Something that looks like a cross between a sleek cat and a wide-eyed teddy bear and roams the Andean cloud forests, as well as an eyeless snail that lives in darkness 3,000 feet below ground in Croatia, ranked among the top 10 new species discovered last year, a group of scientists announced on Thursday.
An international committee of taxonomists and other experts assembled by the SUNY College of Environmental Science and Forestry selects the top 10 species each year and releases it in time for the May 23 birthday of Carolus Linnaeus, the 18th-century Swedish botanist considered the founder of modern taxonomy.
The list, assembled since 2008, is intended to draw attention to the fact that researchers continue to discover new species. Nearly 18,000 were identified in 2013, adding to the 2 million known to science.
Scientists believe nature holds another 10 million undiscovered species, from single-celled organisms to mammals. Many scientists worry that thousands are becoming extinct faster than they are being identified, according to entomologist Quentin Wheeler, president of The State University of New York’s environmental science college.
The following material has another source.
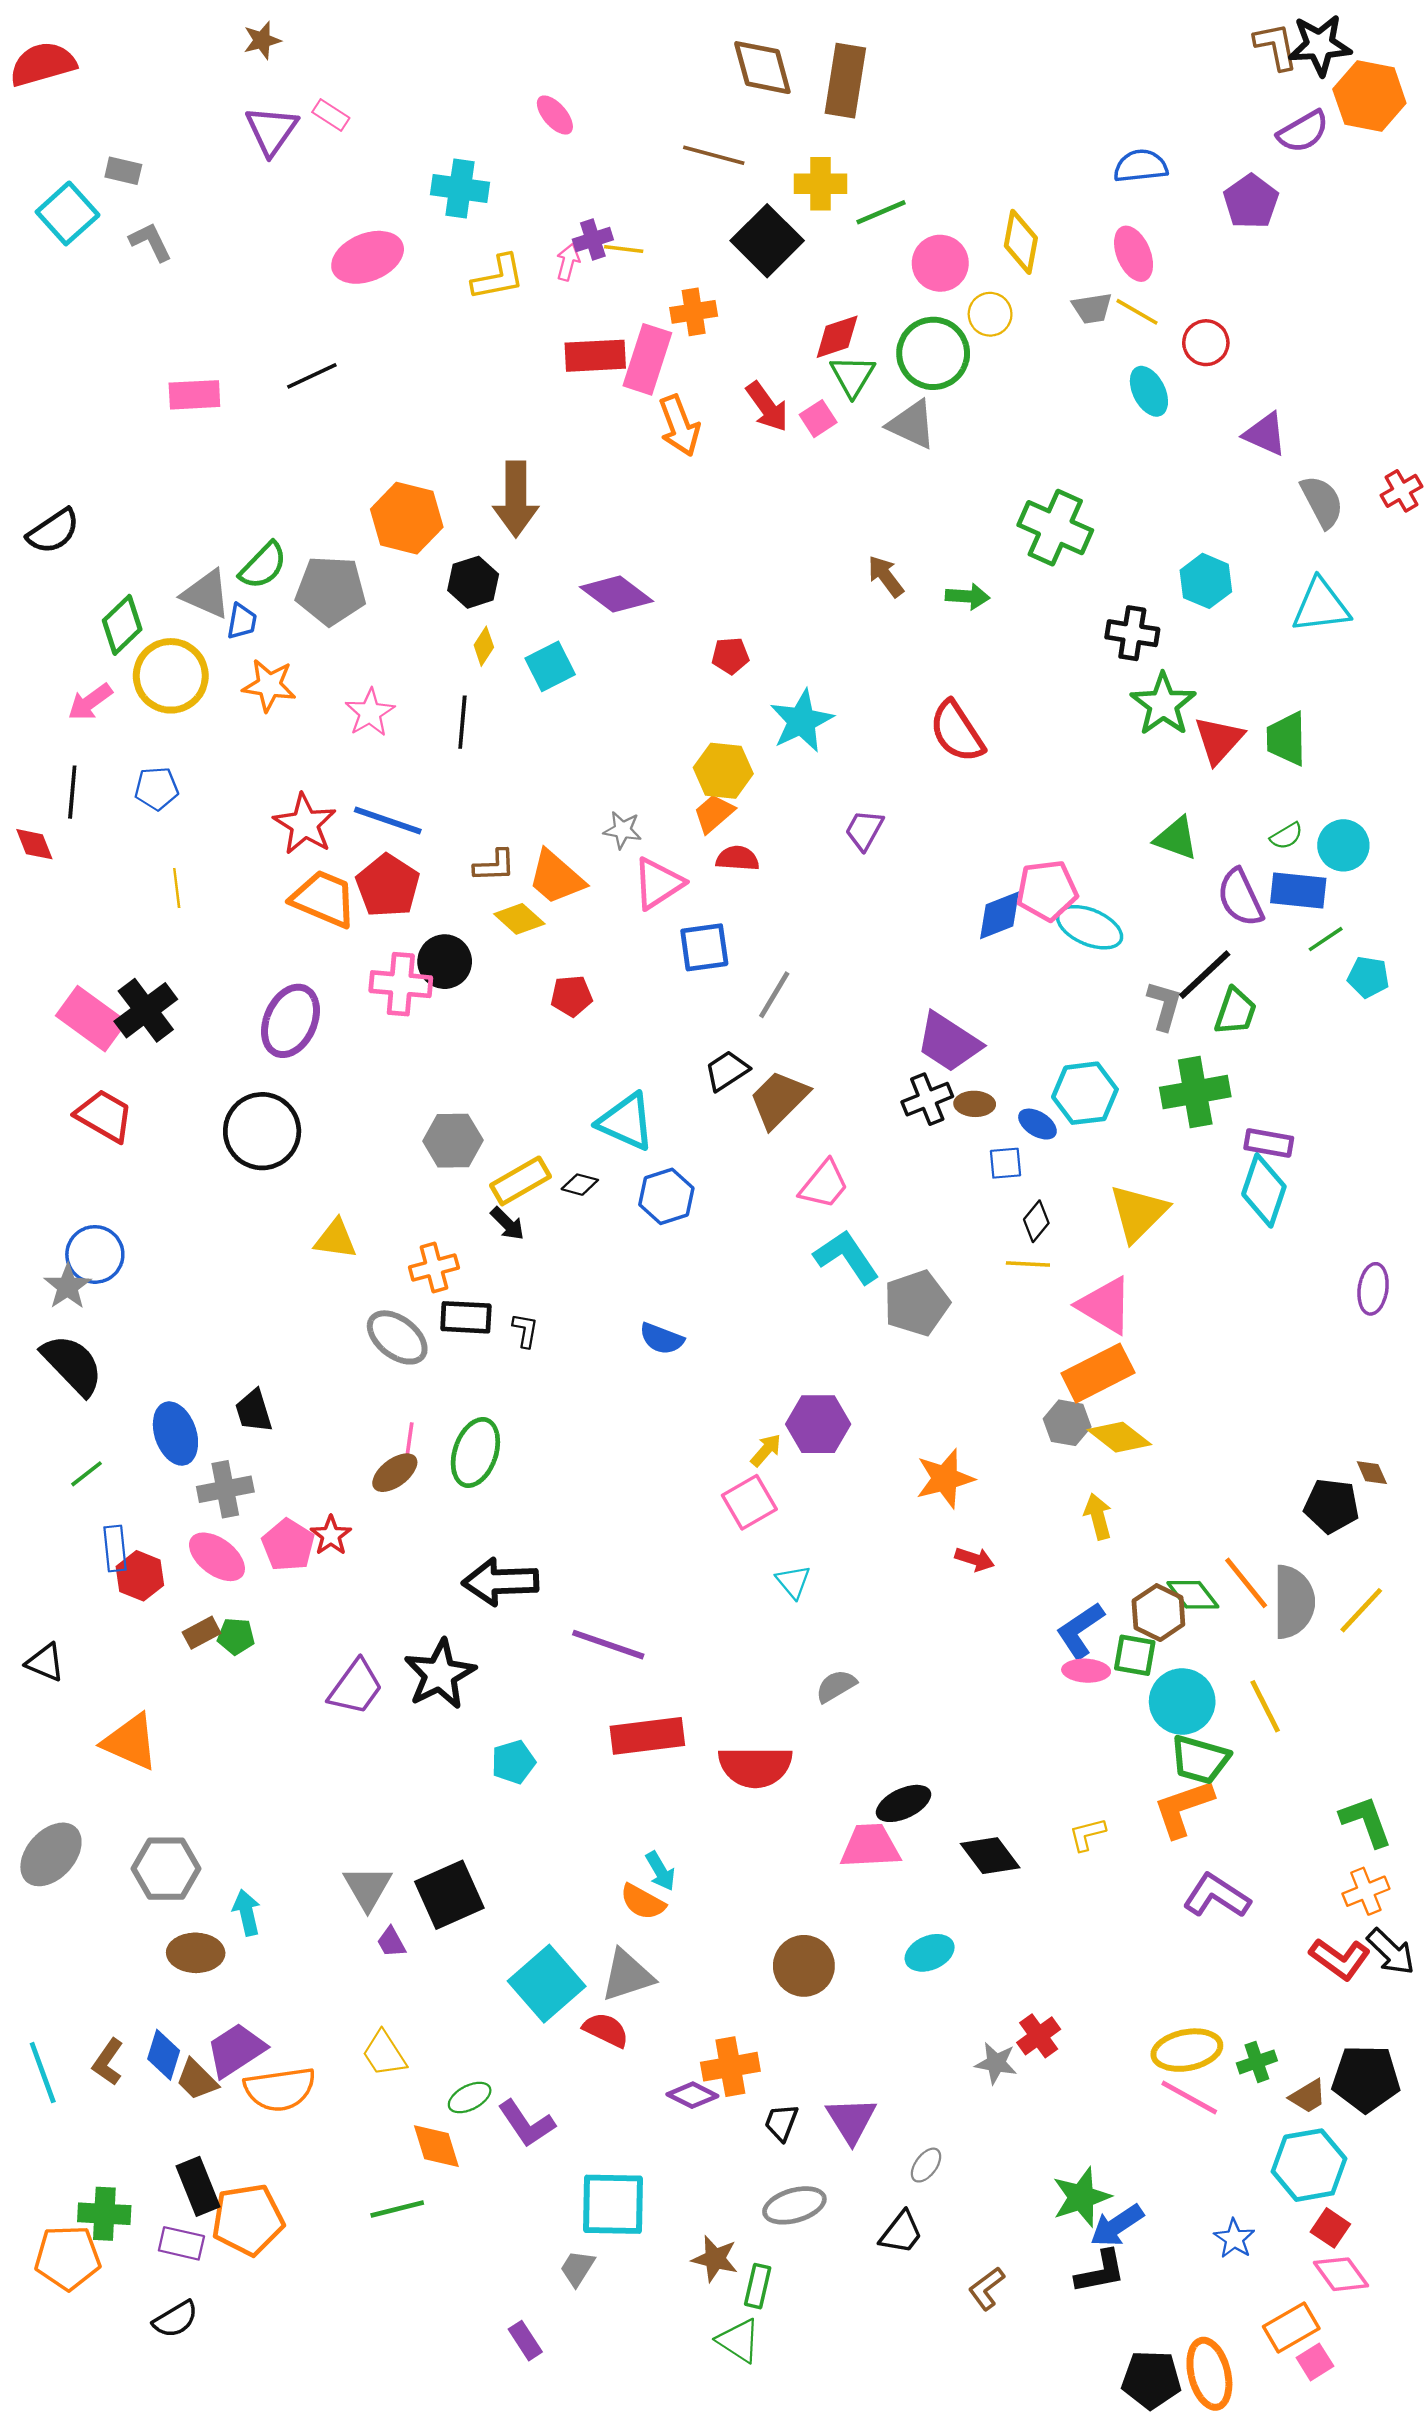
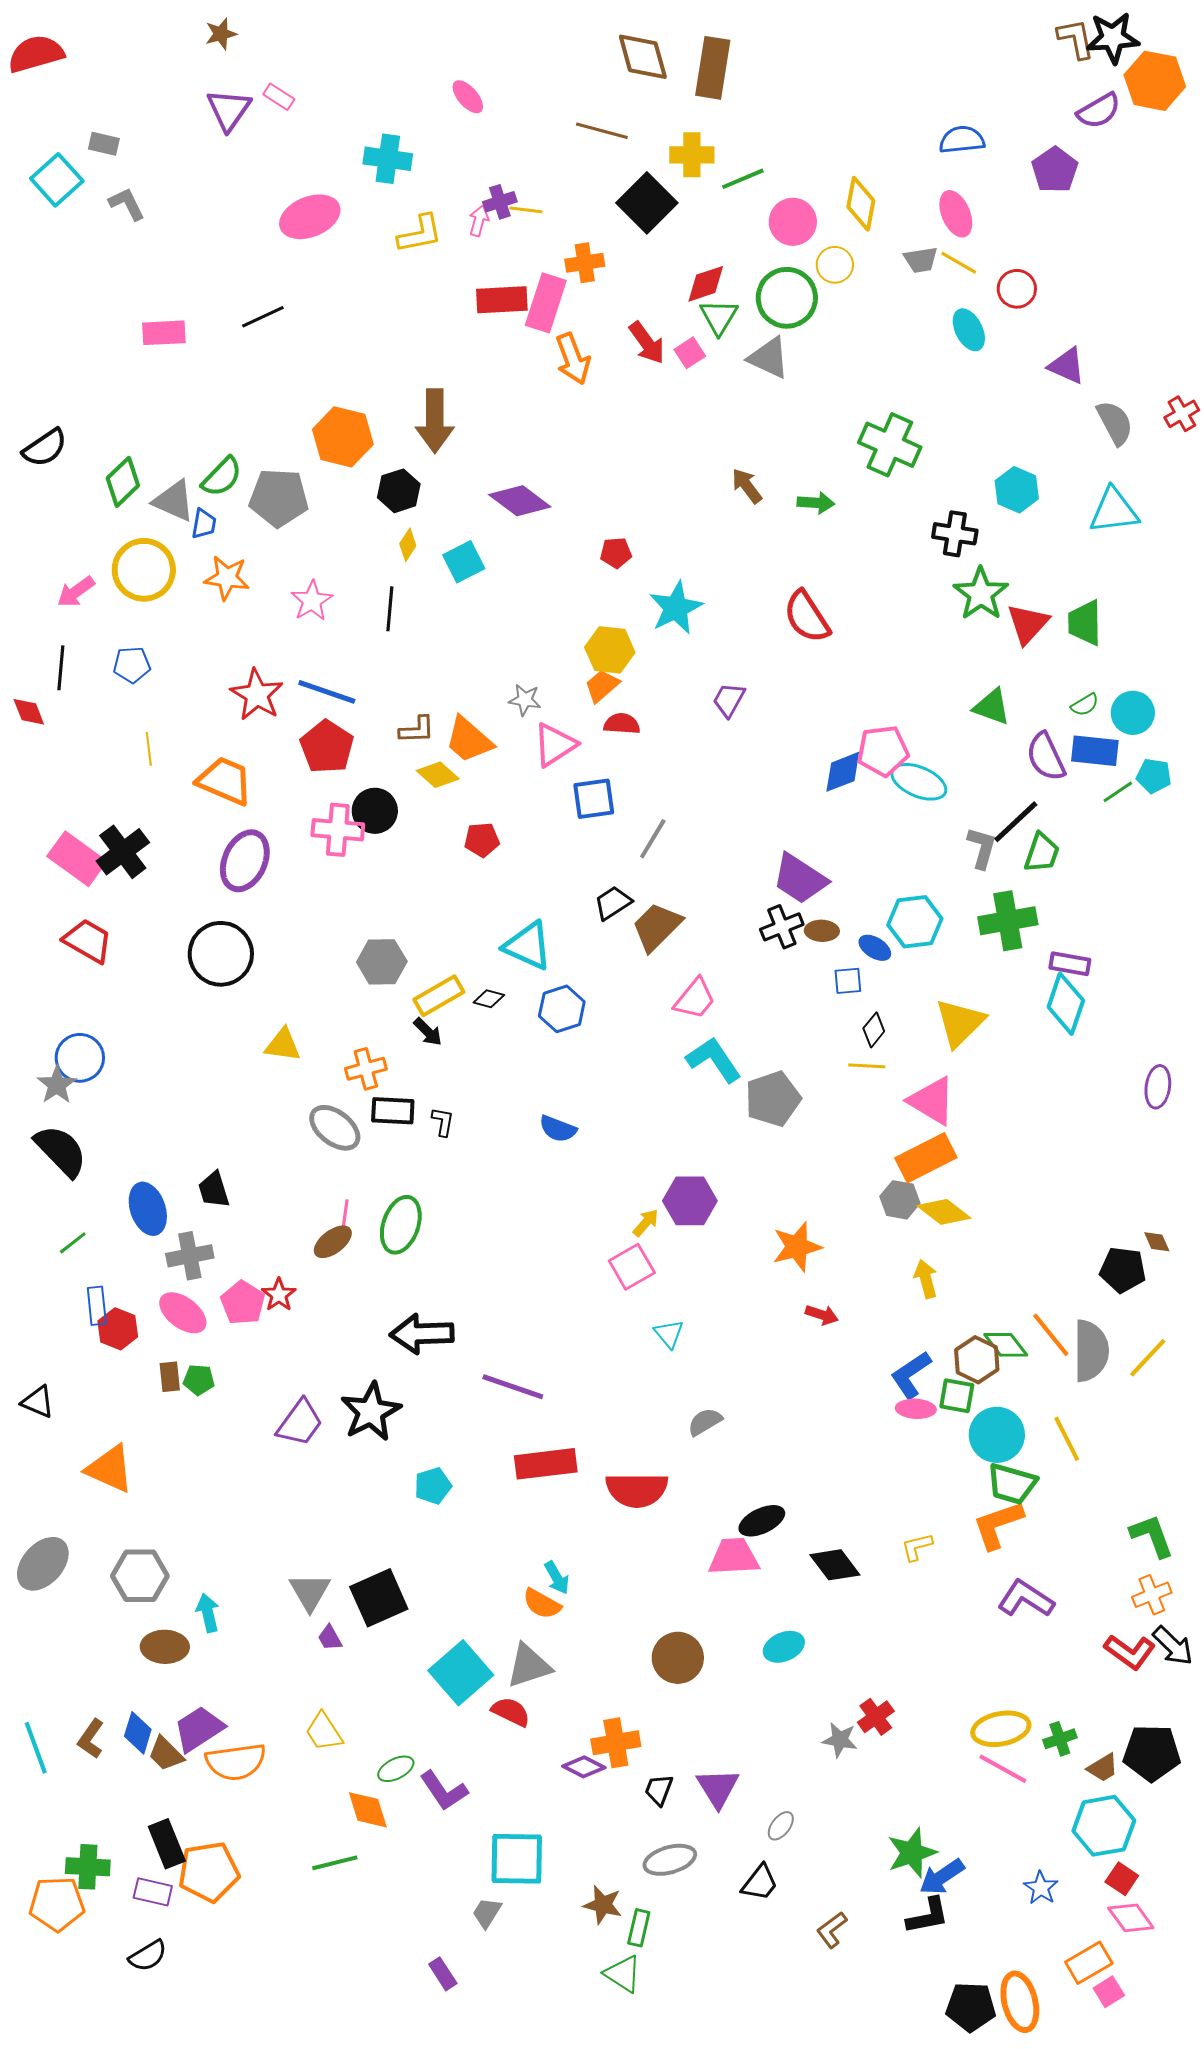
green diamond: (122, 625) -> (123, 482), moved
orange trapezoid: (324, 899) -> (225, 781), moved
cyan pentagon: (1368, 977) -> (1154, 776), moved
brown rectangle: (202, 1633) -> (170, 1377), turned -68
"The top 10 is designed to bring attention to the unsung heroes addressing the biodiversity crisis by working to complete an inventory of earth's plants, animals and microbes," Wheeler said in a statement.
And as zoologist Antonio Valdecasas of the National Museum of Natural Sciences in Madrid, who is chair of the top 10 committee, pointed out, "We are very far from having exhausted the knowledge of the biodiversity on Earth."